1978 reprise de l’exploitation céréalière familiale

1996 plantation de nouvelles châtaigneraies et travail sur les anciens

1998 conversion en agriculture biologique

2012 installation de Franck Chauffour sur une autre exploitation

2018 construction d’une retenue collinaire

Une transformation à la ferme

La famille Chauffour transforme aussi près de deux tonnes de leurs châtaignes par an, en farine, châtaignes pelées et crème de marrons. « Nous sous-traitons pour la crème de marrons, indique le producteur. Mais nous nous sommes équipés d’un moulin pour la fabrication de farine. » Ce sont surtout les volumes récoltés en fin de saison lorsque le marché se termine qui sont transformés. Pour fabriquer un kilo de farine, il faut trois kilos et demi à quatre kilos de châtaignes fraîches. La vente de farine se fait au détail, pour la cosmétique et en grande surface.

 

 

 

 

 

 

Une pépinière pour pallier le manque de plants

« Beaucoup de châtaigneraies se plantent en ce moment et les pépiniéristes n’arrivent pas à fournir le matériel voulu », indique Alain Chauffour. C’est pourquoi la famille s’est lancée dans sa propre pépinière. Ils produisent près de 3 000 plants par an. Après quatre ou cinq ans, les meilleurs sont sélectionnés pour être plantés sur les exploitations d’Alain et Gisèle et celle de leur fils. Plusieurs variétés sont produites.
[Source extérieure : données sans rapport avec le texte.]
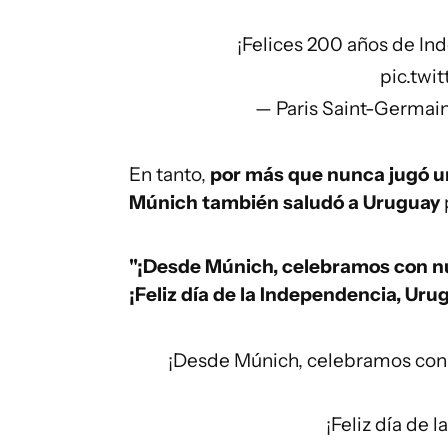
¡Felices 200 años de In
pic.twi
— Paris Saint-Germa
En tanto,
por más que nunca jugó un
Múnich también saludó a Uruguay
"¡Desde Múnich, celebramos con nu
¡Feliz día de la Independencia, Uru
¡Desde Múnich, celebramos con 
¡Feliz día de 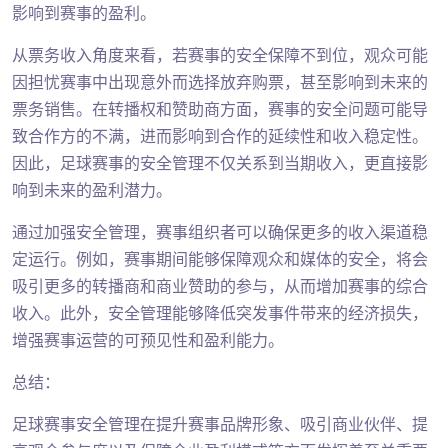
影响到赛事的盈利。
从票务收入角度来看，若赛事的安全保障不到位，观众可能
因担忧赛事中出现意外而选择放弃购票，甚至影响到未来的
票务销售。在转播权和赞助商方面，赛事的安全问题可能导
致合作方的不满，进而影响到合作的延续性和收入稳定性。
因此，足球赛事的安全管理不仅关系到当期收入，更直接影
响到未来的盈利潜力。
通过加强安全管理，赛事组织者可以确保更多的收入渠道稳
定运行。例如，赛事期间能够保障观众和媒体的安全，将会
吸引更多的转播商和商业赞助的参与，从而增加赛事的综合
收入。此外，安全管理能够降低突发事件带来的经济损失，
增强赛事运营的可预见性和盈利能力。
总结：
足球赛事安全管理在提升赛事品牌形象、吸引商业伙伴、提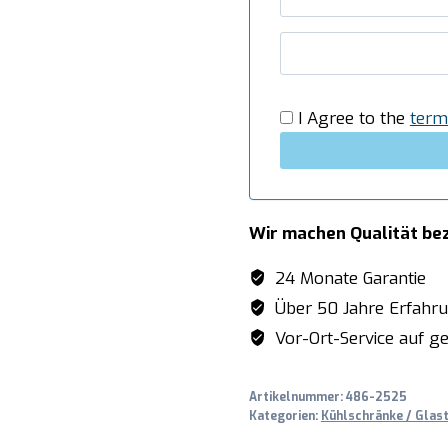
430
CS
A
PV
Menge
I Agree to the
term
Wir machen Qualität be
24 Monate Garantie
Über 50 Jahre Erfahr
Vor-Ort-Service auf ge
Artikelnummer:
486-2525
Kategorien:
Kühlschränke / Glas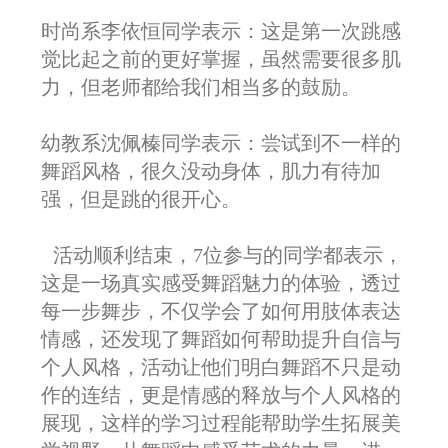
时尚系李依恒同学表示：这是第一次跳感
觉比起之前的更好掌握，虽然需要很多肌
力，但老师都给我们相当多的鼓励。
幼教系沈佩榛同学表示：尝试到不一样的
舞蹈风格，很久没动身体，肌力有待加
强，但是跳的很开心。
活动顺利结束，7位参与的同学都表示，
这是一场真实感受舞蹈魅力的体验，透过
每一步舞步，不仅学会了如何用肢体表达
情感，还发现了舞蹈如何帮助提升自信与
个人风格，活动让他们明白舞蹈不只是动
作的连结，更是情感的释放与个人风格的
展现，这样的学习过程能帮助学生拓展美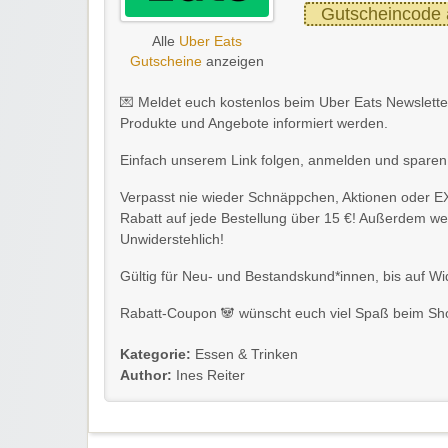
Gutscheincode 
Alle
Uber Eats
Gutscheine
anzeigen
💌
Meldet euch kostenlos beim Uber Eats Newsletter
Produkte und Angebote informiert werden.
Einfach unserem Link folgen, anmelden und sparen
Verpasst nie wieder Schnäppchen, Aktionen oder 
Rabatt auf jede Bestellung über 15 €! Außerdem we
Unwiderstehlich!
Gültig für Neu- und Bestandskund*innen, bis auf Wi
Rabatt-Coupon
🐼
wünscht euch viel Spaß beim Sh
Kategorie:
Essen & Trinken
Author:
Ines Reiter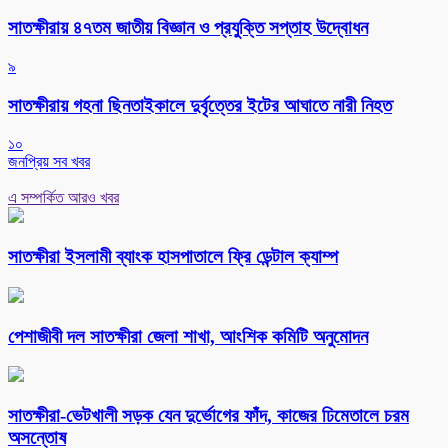
সাতক্ষীরায় ৪৭তম জাতীয় বিজ্ঞান ও প্রযুক্তি সপ্তাহ উদ্বোধন
৯
সাতক্ষীরায় গহনা ছিনতাইকালে দুর্বৃত্তের ইটের আঘাতে নারী নিহত
১০
জনপ্রিয় সব খবর
এ সম্পর্কিত আরও খবর
সাতক্ষীরা ইসলামী ব্যাংক হাসপাতালে ফ্রি ডেন্টাল ক্যাম্প
পেশাজীবী দল সাতক্ষীরা জেলা শাখা, আংশিক কমিটি অনুমোদন
সাতক্ষীরা-ভেটখালী সড়ক যেন দুর্ভোগের ফাঁদ, কাজের ঢিমেতালে চরম
অসন্তোষ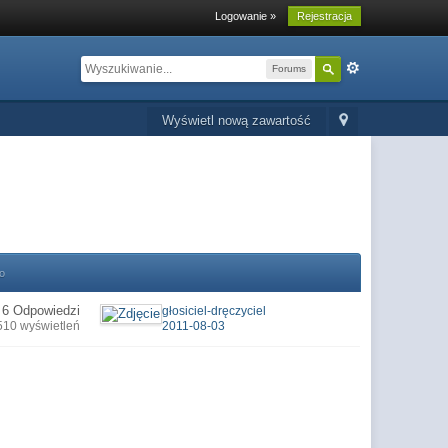
Logowanie »
Rejestracja
Forums
Wyświetl nową zawartość
o
6 Odpowiedzi
głosiciel-dręczyciel
510 wyświetleń
2011-08-03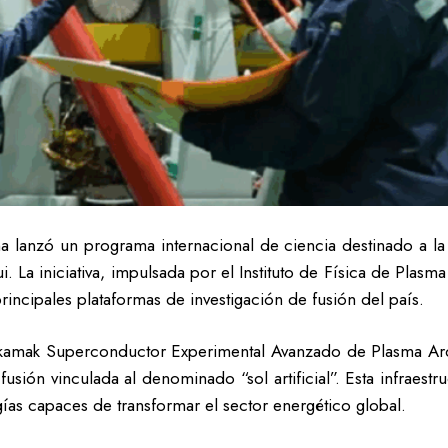
a lanzó un programa internacional de ciencia destinado a la
ui. La iniciativa, impulsada por el Instituto de Física de Pla
rincipales plataformas de investigación de fusión del país.
 Tokamak Superconductor Experimental Avanzado de Plasma A
usión vinculada al denominado “sol artificial”. Esta infraestr
gías capaces de transformar el sector energético global.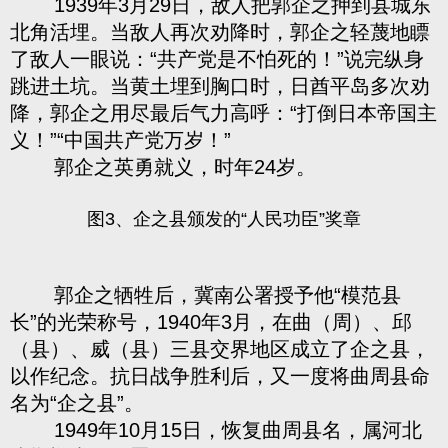
1939年3月29日，敌人把郭企之押到县城东
北角活埋。当敌人再次劝降时，郭企之轻蔑地瞟
了敌人一眼说：“共产党是不怕死的！”说完纵身
跳进土坑。当黄土埋到胸口时，日酋平岛多次劝
降，郭企之用尽最后气力高呼：“打倒日本帝国主
义！”“中国共产党万岁！”
郭企之英勇就义，时年24岁。
图3、企之县颁发的“人民功臣”奖章
郭企之牺牲后，冀南公署授予他“模范县
长”的光荣称号，1940年3月，在曲（周）、邱
（县）、威（县）三县交界地区成立了企之县，
以作纪念。抗日战争胜利后，又一度将曲周县命
名为“企之县”。
1949年10月15日，恢复曲周县名，属河北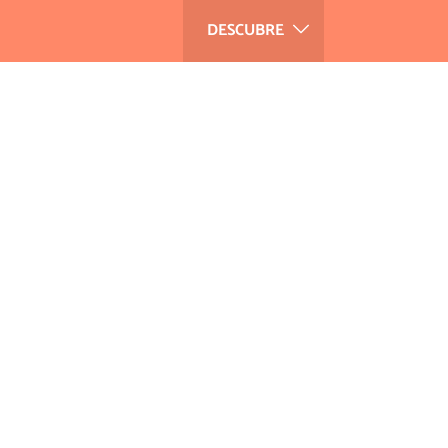
DESCUBRE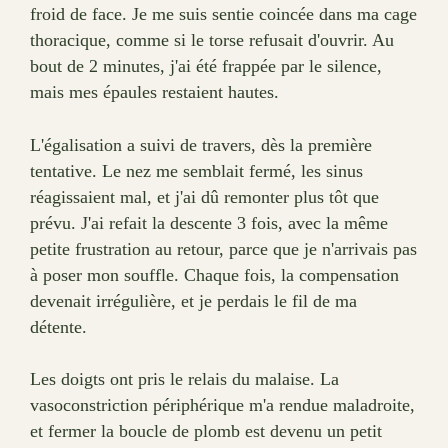
froid de face. Je me suis sentie coincée dans ma cage
thoracique, comme si le torse refusait d'ouvrir. Au
bout de 2 minutes, j'ai été frappée par le silence,
mais mes épaules restaient hautes.
L'égalisation a suivi de travers, dès la première
tentative. Le nez me semblait fermé, les sinus
réagissaient mal, et j'ai dû remonter plus tôt que
prévu. J'ai refait la descente 3 fois, avec la même
petite frustration au retour, parce que je n'arrivais pas
à poser mon souffle. Chaque fois, la compensation
devenait irrégulière, et je perdais le fil de ma
détente.
Les doigts ont pris le relais du malaise. La
vasoconstriction périphérique m'a rendue maladroite,
et fermer la boucle de plomb est devenu un petit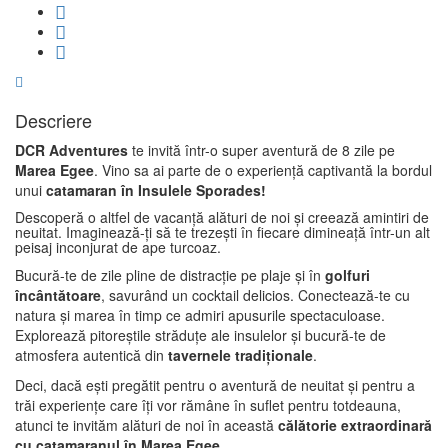
Descriere
DCR Adventures
te invită într-o super aventură de 8 zile pe
Marea Egee
. Vino sa ai parte de o experiență captivantă la bordul
unui
catamaran în Insulele Sporades!
Descoperă o altfel de vacanță alături de noi și creează amintiri de
neuitat. Imaginează-ți să te trezești în fiecare dimineață într-un alt
peisaj inconjurat de ape turcoaz.
Bucură-te de zile pline de distracție pe plaje și în
golfuri
încântătoare
, savurând un cocktail delicios. Conectează-te cu
natura și marea în timp ce admiri apusurile spectaculoase.
Explorează pitoreștile străduțe ale insulelor și bucură-te de
atmosfera autentică din
tavernele tradiționale
.
Deci, dacă ești pregătit pentru o aventură de neuitat și pentru a
trăi experiențe care îți vor rămâne în suflet pentru totdeauna,
atunci te invităm alături de noi în această
călătorie extraordinară
cu catamaranul în Marea Egee
.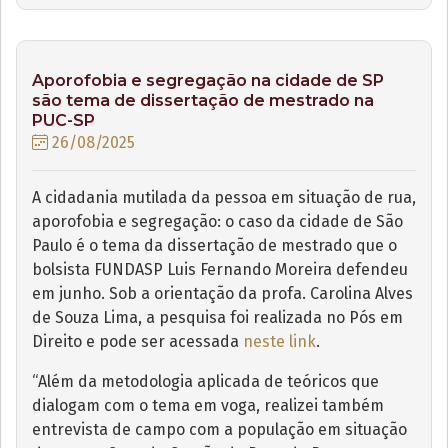
Aporofobia e segregação na cidade de SP
são tema de dissertação de mestrado na
PUC-SP
26/08/2025
A cidadania mutilada da pessoa em situação de rua,
aporofobia e segregação: o caso da cidade de São
Paulo é o tema da dissertação de mestrado que o
bolsista FUNDASP Luis Fernando Moreira defendeu
em junho. Sob a orientação da profa. Carolina Alves
de Souza Lima, a pesquisa foi realizada no Pós em
Direito e pode ser acessada
neste link
.
“Além da metodologia aplicada de teóricos que
dialogam com o tema em voga, realizei também
entrevista de campo com a população em situação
Certaines se développent sur leurs propres racines comme Marigoule, Bouche de Betizac, Marsol ou Maraval. « Mais les variétés plus productives et plus tardives que nous souhaitons développer, comme OG19, sélectionnée par Invenio et en attente de nomination, ont besoin d’être greffées », continue l’arboriculteur. La famille Chauffour souhaite en effet changer de variétés. « Dans les prochaines plantations, nous arrêterons Bouche de Bétizac qui est trop précoce et Marigoule qui n’est pas très productive. Nous voulons choisir des variétés qui entrent aussi plus tôt en production, vers la 7e année plutôt que la 12e ».